Morgan Stanley Reports Higher Revenue

Morgan Stanley said its fourth-quarter profit rose, excluding the impact from the new tax law, as its giant wealth-management business continues to churn out reliable profits.

Morgan Stanley, the last of the big Wall Street firms to give its quarterly numbers, reported net income of $686 million, or 29 cents a share. Revenue rose to $9.5 billion from $9.02 billion in the year-ago quarter.

Excluding a tax provision of nearly $1 billion, Morgan Stanley earned $1.7 billion, or 84 cents a share, up from $1.5 billion, or 74 cents a share, a year ago.

Analysts had expected earnings of 77 cents a share, excluding the impact from the new tax law, which has hit each of the big banks to varying degrees.

Morgan Stanley's closest rival, Goldman Sachs Group Inc., on Wednesday reported core profits that were slightly higher than 2016, as strength in investment banking and lending overcame continued problems in its trading arm.
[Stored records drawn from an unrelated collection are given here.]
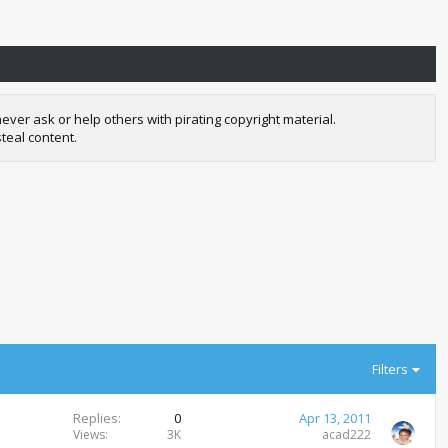
r ask or help others with pirating copyright material.
teal content.
Filters
Replies
0
Apr 13, 2011
Views
3K
acad222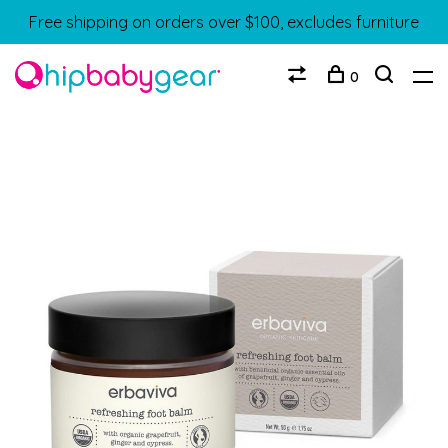
Free shipping on orders over $100, excludes furniture
0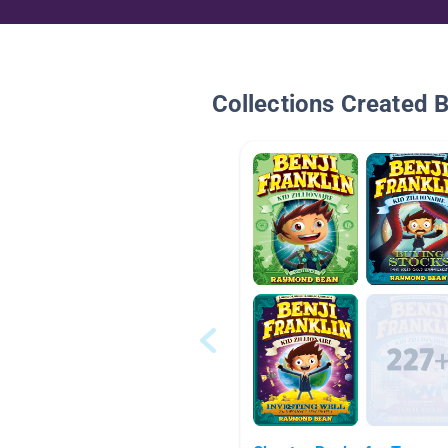
Collections Created 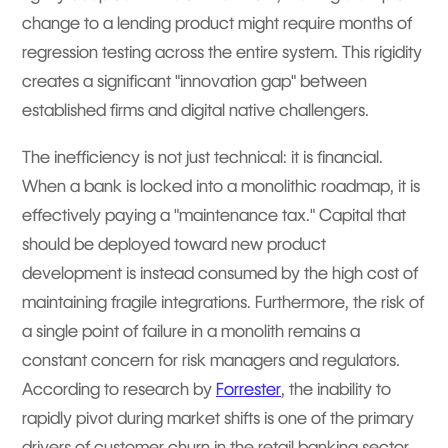
change to a lending product might require months of
regression testing across the entire system. This rigidity
creates a significant "innovation gap" between
established firms and digital native challengers.
The inefficiency is not just technical: it is financial.
When a bank is locked into a monolithic roadmap, it is
effectively paying a "maintenance tax." Capital that
should be deployed toward new product
development is instead consumed by the high cost of
maintaining fragile integrations. Furthermore, the risk of
a single point of failure in a monolith remains a
constant concern for risk managers and regulators.
According to research by
Forrester
, the inability to
rapidly pivot during market shifts is one of the primary
drivers of customer churn in the retail banking sector.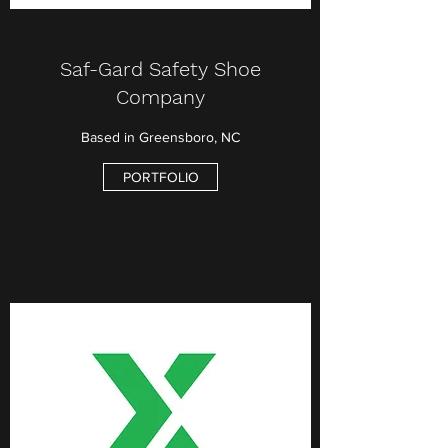
Saf-Gard Safety Shoe
Company
Based in Greensboro, NC
PORTFOLIO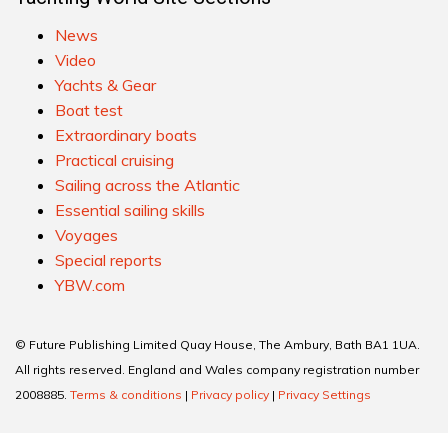
News
Video
Yachts & Gear
Boat test
Extraordinary boats
Practical cruising
Sailing across the Atlantic
Essential sailing skills
Voyages
Special reports
YBW.com
© Future Publishing Limited Quay House, The Ambury, Bath BA1 1UA.
All rights reserved. England and Wales company registration number
2008885.
Terms & conditions
|
Privacy policy
|
Privacy Settings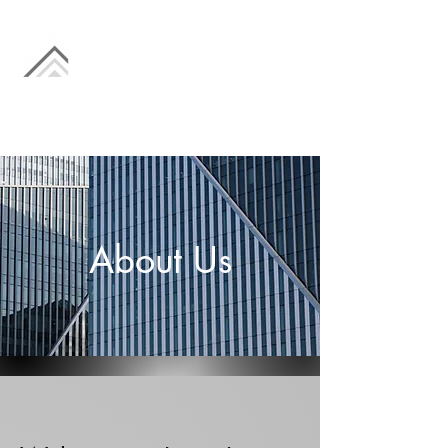
About Us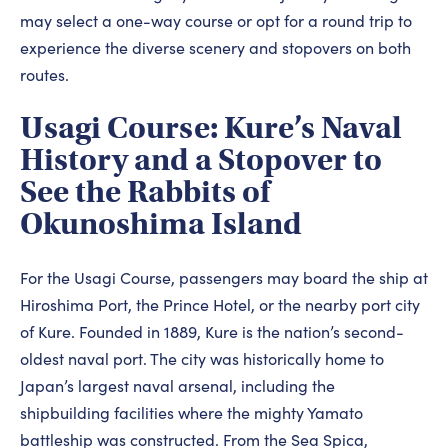
may select a one-way course or opt for a round trip to
experience the diverse scenery and stopovers on both
routes.
Usagi Course: Kure’s Naval
History and a Stopover to
See the Rabbits of
Okunoshima Island
For the Usagi Course, passengers may board the ship at
Hiroshima Port, the Prince Hotel, or the nearby port city
of Kure. Founded in 1889, Kure is the nation’s second-
oldest naval port. The city was historically home to
Japan’s largest naval arsenal, including the
shipbuilding facilities where the mighty Yamato
battleship was constructed. From the Sea Spica,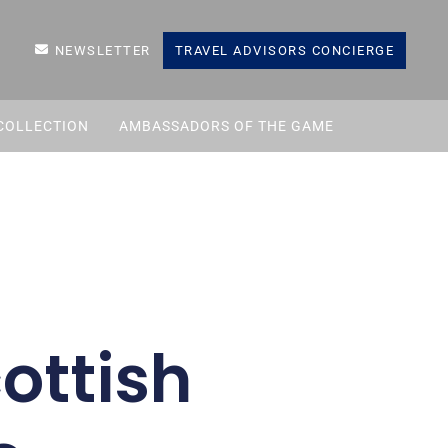
NEWSLETTER
TRAVEL ADVISORS CONCIERGE
COLLECTION
AMBASSADORS OF THE GAME
ottish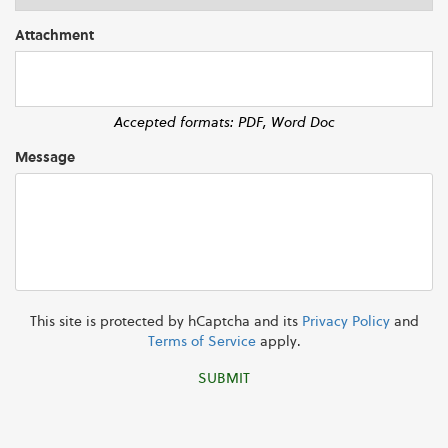
Attachment
Accepted formats: PDF, Word Doc
Message
This site is protected by hCaptcha and its
Privacy Policy
and
Terms of Service
apply.
SUBMIT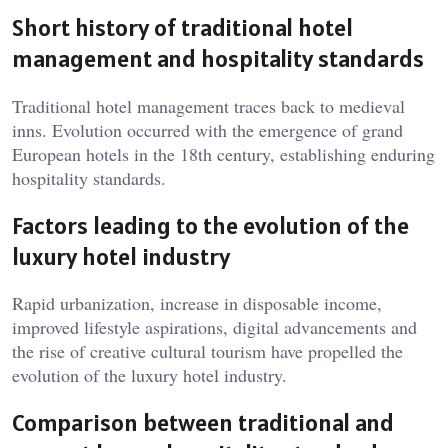
Short history of traditional hotel
management and hospitality standards
Traditional hotel management traces back to medieval
inns. Evolution occurred with the emergence of grand
European hotels in the 18th century, establishing enduring
hospitality standards.
Factors leading to the evolution of the
luxury hotel industry
Rapid urbanization, increase in disposable income,
improved lifestyle aspirations, digital advancements and
the rise of creative cultural tourism have propelled the
evolution of the luxury hotel industry.
Comparison between traditional and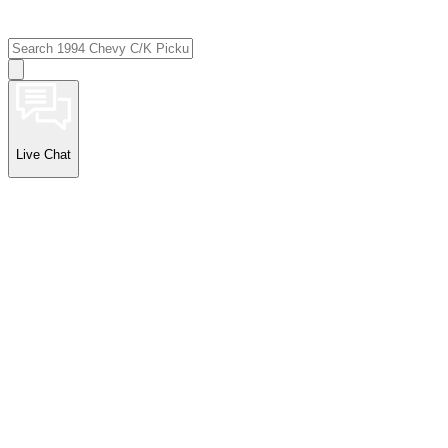
Live Chat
The two firms have similar footprints in investment banking and trading, and are old rivals in these core Wall Street activities.

Morgan Stanley's X-Factor increasingly is its giant retail brokerage, which oversees $2.3 trillion for some 3.5 million American households. This business gets most of its revenue from steady fees, assessed as a percentage of client portfolios whose value has marched higher with the stock market.